Quick read, very digestable.
Book preview
Law School In Plain English - N.A. Capozzi
978-1-63173-811-1
To my wife for her continual support in all of life’s adventures.
Give me six hours to chop down a tree and I will spend the first four sharpening the axe.
―ABRAHAM LINCOLN
CHAPTER ONE
Thinking
Introduction
If you are to succeed as a law student, and eventually as a lawyer, you must change the way you think. For the most part, this change comes automatically as a natural reaction to studying the law. This change does not happen overnight. The process is not a sprint; it is not quite a marathon. There is no start and finish line. The goal is to learn how to critically think — to think like a lawyer.
Gradually, you will no longer see black and white. No clear right, no clear wrong. Opinions once solidified deep within your persona will change. Grey becomes your new color and you wear it proudly.

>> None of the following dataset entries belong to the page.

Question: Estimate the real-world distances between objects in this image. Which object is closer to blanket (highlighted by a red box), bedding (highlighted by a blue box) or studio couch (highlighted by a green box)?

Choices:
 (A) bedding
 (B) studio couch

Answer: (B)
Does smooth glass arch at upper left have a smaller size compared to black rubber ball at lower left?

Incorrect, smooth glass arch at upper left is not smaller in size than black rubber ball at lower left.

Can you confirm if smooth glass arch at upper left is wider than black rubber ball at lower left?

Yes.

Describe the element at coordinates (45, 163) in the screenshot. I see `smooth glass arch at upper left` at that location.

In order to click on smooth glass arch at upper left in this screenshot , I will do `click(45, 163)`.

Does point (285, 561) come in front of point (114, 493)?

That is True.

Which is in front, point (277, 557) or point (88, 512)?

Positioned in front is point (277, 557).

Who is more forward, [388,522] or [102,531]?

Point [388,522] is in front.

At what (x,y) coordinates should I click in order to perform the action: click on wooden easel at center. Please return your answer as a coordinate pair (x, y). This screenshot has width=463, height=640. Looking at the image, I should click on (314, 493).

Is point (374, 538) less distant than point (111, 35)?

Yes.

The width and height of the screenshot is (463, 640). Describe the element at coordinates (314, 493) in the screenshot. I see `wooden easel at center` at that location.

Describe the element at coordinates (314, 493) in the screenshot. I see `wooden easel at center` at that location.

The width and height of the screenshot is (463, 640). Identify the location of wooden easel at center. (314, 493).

You will no longer be able to watch a political debate, at least not in the same way you once did, because all you will see and hear is, well, nothing. No argument made to you will be free from your counter-argument. Suddenly you react more quickly. You can now think of a point to make in the future while making a current point. There is always a hole, always a fallacy, always a chink in the armor of another’s argument.
You must be careful with this new mind of yours. Its power can have serious repercussions. You must pledge not to use this weaponry on loved ones or helpless souls. For if you do, conflict is sure to erupt. At its most grandiose misuse, terrible social injustices can and will occur. Perhaps this is why the general public regards lawyers so negatively. But the goodness derived from critical thinking skills far outweigh the negatives. Just look to our nation’s history, and it is filled with highly capable and well-intentioned lawyers. You need look no further than Abraham Lincoln, John Adams, Thomas Jefferson, Franklin Delano Roosevelt, and many others.

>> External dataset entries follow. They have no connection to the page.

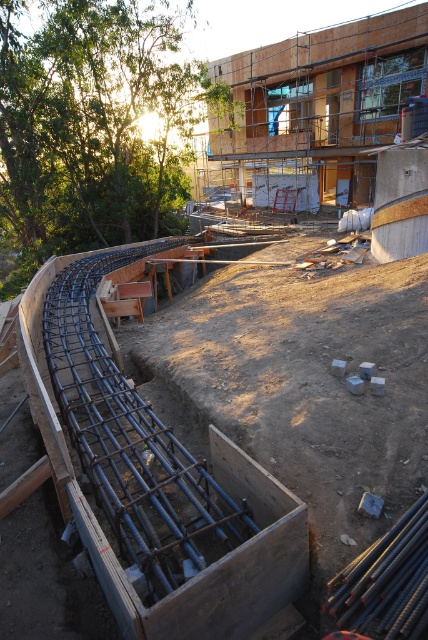 Question: Which point is closer to the camera?

Choices:
 (A) (264, 529)
 (B) (376, 77)

Answer: (A)

Question: Is black metal rebar at lower left wider than wooden scaffolding at upper center?

Choices:
 (A) yes
 (B) no

Answer: (B)

Question: Which point appears farthest from the camera in this image?

Choices:
 (A) (86, 596)
 (B) (386, 35)

Answer: (B)

Question: Can you confirm if black metal rebar at lower left is positioned to the right of wooden scaffolding at upper center?

Choices:
 (A) no
 (B) yes

Answer: (A)

Question: Is black metal rebar at lower left wider than wooden scaffolding at upper center?

Choices:
 (A) yes
 (B) no

Answer: (B) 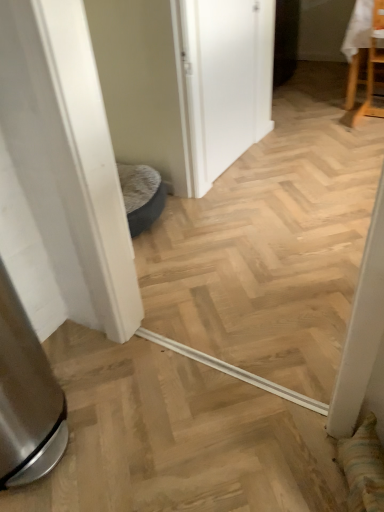 Where is `vacant space in front of white matte door at center`? Image resolution: width=384 pixels, height=512 pixels. vacant space in front of white matte door at center is located at coordinates (254, 194). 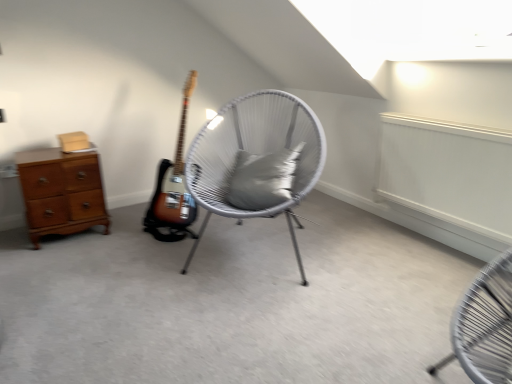 At what (x,y) coordinates should I click in order to perform the action: click on free space in front of white woven chair at center. Please return your answer as a coordinate pair (x, y). Looking at the image, I should click on (261, 317).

How does law school prepare you to think like a lawyer?
Law school, above all, is a forum for language. A new language, one specifically created and honed for lawyers. Language surrounds your studies, the classroom, and testing environments. Internalizing this language and mastering it is the direct path to learning to think like a lawyer. Law school utilizes two techniques to aid this pursuit: the Case Method and Socratic Method.
The Case Method
The Case Method is the first and most important method by which professors teach the law. First promoted by professors at Harvard Law School, this method breaks from most of the world’s legal education systems and focuses on actual judicial opinions to learn the law. Most other countries use strictly a rule-based approach whereby the student only memorizes legal rules and their application. Rules are very important at American law schools; however, the rules are learned, usually, indirectly through the study of judicial opinions.

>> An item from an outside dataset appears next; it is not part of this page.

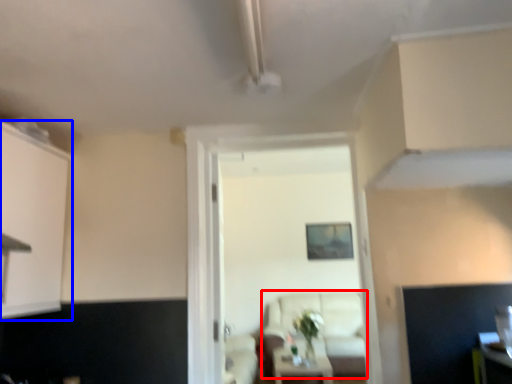 Question: Which object is further to the camera taking this photo, couch (highlighted by a red box) or cabinetry (highlighted by a blue box)?

Choices:
 (A) couch
 (B) cabinetry

Answer: (A)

In line with this method, professors usually assign casebooks
to their students. Casebooks look like normal textbooks yet are filled almost entirely of primary source material — the cases, the law. Usually the casebooks contain the most important cases found on the topic to be studied. Often, for each topic or sub-topic, a casebook will contain one landmark case which sets forth pivotal jurisprudence followed by similar cases that fine tune the landmark case.
Professors can assign all the cases, only some, or only bits and pieces of each. Some like to go line by line in discussing a case, and others prefer a broader, more theoretical approach. Whatever the approach, you must catch on early to how each of your professors utilizes casebooks.
Do professors expect you to read everything in the book?
Yes, but this depends. The answer is never an absolute yes or no; instead, you need to understand your professor and his or her style of teaching. Catching on early will save countless hours of misdirected studying. The solution is simple and obvious: just ask the professor or a former student.
The Socratic Method
The Case Method goes hand-in-hand with the Socratic Method. Named after the famous Greek philosopher Socrates, this method is premised on the idea that asking and answering questions stimulates critical thinking. The concept is one of opposition and conflict in which the positions of the participants are pitted against each other.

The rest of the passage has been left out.